> [Records for processing]
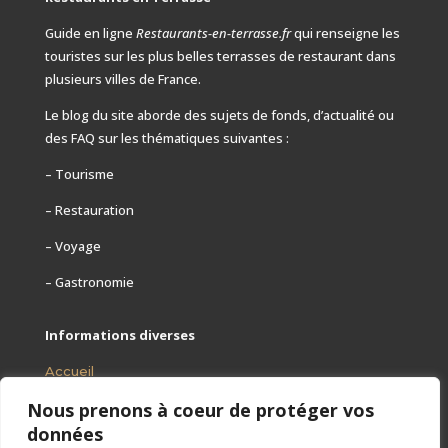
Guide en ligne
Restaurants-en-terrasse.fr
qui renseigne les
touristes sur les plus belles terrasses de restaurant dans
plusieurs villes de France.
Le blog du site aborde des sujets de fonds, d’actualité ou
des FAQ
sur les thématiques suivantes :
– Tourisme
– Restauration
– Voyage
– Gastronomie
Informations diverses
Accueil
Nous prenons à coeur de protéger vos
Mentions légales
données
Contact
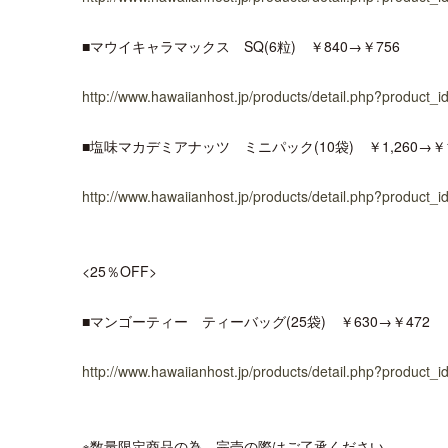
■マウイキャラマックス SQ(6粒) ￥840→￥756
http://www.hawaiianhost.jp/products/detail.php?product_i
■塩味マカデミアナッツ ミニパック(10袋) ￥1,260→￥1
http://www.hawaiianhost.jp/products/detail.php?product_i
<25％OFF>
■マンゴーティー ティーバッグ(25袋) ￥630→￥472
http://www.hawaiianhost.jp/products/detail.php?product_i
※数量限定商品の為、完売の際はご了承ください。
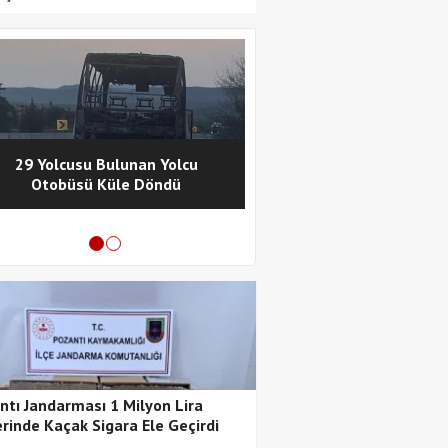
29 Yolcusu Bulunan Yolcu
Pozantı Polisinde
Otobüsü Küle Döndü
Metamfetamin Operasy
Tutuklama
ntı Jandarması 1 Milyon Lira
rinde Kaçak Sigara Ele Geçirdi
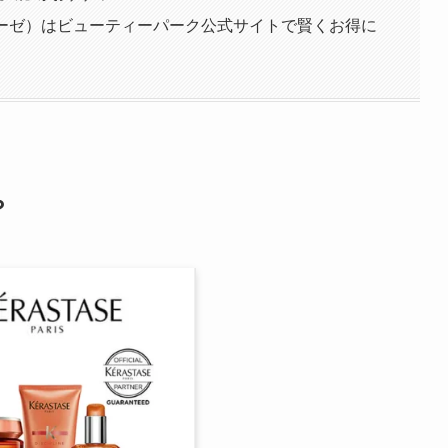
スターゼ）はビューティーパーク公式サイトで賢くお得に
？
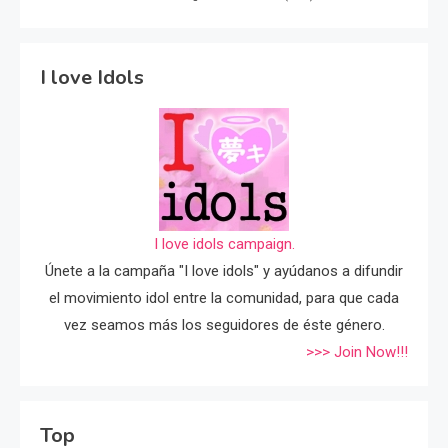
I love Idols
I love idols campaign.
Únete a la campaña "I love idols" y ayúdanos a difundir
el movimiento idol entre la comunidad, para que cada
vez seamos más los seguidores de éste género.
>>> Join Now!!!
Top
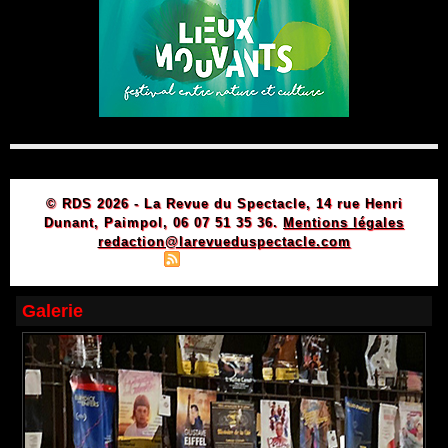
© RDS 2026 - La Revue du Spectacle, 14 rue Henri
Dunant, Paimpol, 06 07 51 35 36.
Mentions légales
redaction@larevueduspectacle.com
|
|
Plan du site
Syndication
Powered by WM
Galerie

==

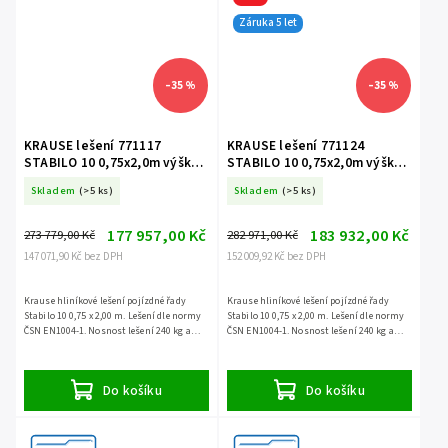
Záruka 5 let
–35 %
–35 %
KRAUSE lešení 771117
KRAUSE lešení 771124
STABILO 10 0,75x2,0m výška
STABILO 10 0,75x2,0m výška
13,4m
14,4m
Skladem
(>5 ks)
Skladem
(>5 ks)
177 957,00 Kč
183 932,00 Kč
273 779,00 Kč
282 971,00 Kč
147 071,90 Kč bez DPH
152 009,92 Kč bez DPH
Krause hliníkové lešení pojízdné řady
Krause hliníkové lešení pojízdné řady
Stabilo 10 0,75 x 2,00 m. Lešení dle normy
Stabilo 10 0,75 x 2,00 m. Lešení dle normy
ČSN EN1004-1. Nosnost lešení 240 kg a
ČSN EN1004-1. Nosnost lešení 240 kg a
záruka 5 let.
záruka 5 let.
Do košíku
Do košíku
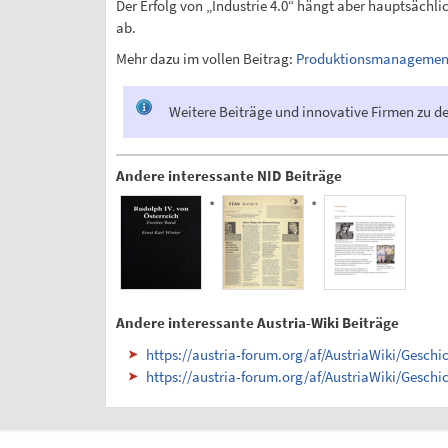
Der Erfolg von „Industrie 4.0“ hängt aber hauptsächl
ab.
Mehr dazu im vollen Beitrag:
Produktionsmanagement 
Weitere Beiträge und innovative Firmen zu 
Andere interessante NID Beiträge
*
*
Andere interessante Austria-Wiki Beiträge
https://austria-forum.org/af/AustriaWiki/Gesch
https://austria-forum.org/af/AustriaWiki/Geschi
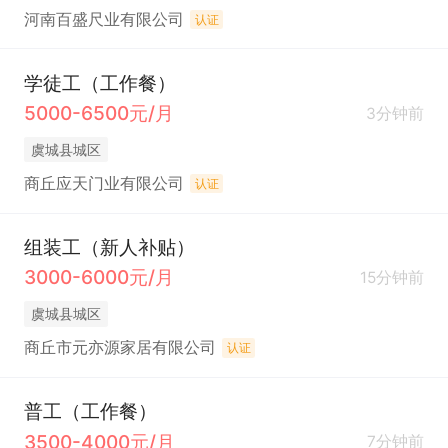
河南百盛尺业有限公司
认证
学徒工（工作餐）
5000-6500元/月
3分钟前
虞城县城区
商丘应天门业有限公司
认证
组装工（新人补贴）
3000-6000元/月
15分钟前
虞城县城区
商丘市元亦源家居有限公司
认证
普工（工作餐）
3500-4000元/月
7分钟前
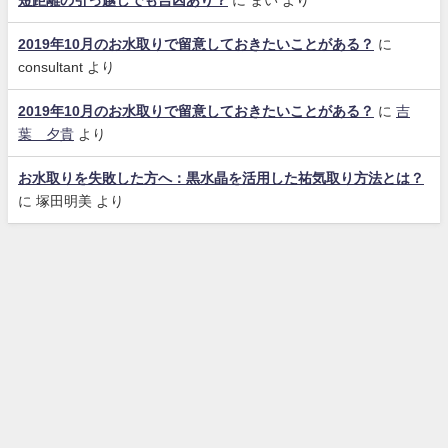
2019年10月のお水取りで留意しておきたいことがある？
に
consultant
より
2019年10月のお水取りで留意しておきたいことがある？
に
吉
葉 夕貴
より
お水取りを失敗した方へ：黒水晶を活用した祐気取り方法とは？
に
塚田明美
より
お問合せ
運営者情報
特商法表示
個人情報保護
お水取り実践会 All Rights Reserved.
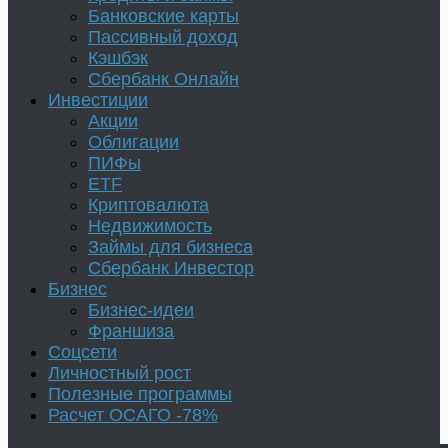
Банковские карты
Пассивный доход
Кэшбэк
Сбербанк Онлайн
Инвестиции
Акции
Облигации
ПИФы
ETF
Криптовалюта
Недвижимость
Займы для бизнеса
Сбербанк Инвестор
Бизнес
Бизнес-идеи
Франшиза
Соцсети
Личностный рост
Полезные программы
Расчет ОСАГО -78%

> [Work instructions] Of the lines above, quote exactly those from the one with "Informations diverses" through the one with "14 rue Henri", ends included; pictures stay out.

> [Task answer]
Informations diverses
Accueil
Nous prenons à coeur de protéger vos
Mentions légales
données
Contact
■マウイキャラマックス SQ(6粒) ￥840→￥756
http://www.hawaiianhost.jp/products/detail.php?product_i
■塩味マカデミアナッツ ミニパック(10袋) ￥1,260→￥1
http://www.hawaiianhost.jp/products/detail.php?product_i
<25％OFF>
■マンゴーティー ティーバッグ(25袋) ￥630→￥472
http://www.hawaiianhost.jp/products/detail.php?product_i
※数量限定商品の為、完売の際はご了承ください。
29 Yolcusu Bulunan Yolcu
Pozantı Polisinde
Otobüsü Küle Döndü
Metamfetamin Operasy
Tutuklama
ntı Jandarması 1 Milyon Lira
rinde Kaçak Sigara Ele Geçirdi
スターゼ）はビューティーパーク公式サイトで賢くお得に
？
I love Idols
I love idols campaign.
Únete a la campaña "I love idols" y ayúdanos a difundir
el movimiento idol entre la comunidad, para que cada
vez seamos más los seguidores de éste género.
>>> Join Now!!!
Top
© RDS 2026 - La Revue du Spectacle, 14 rue Henri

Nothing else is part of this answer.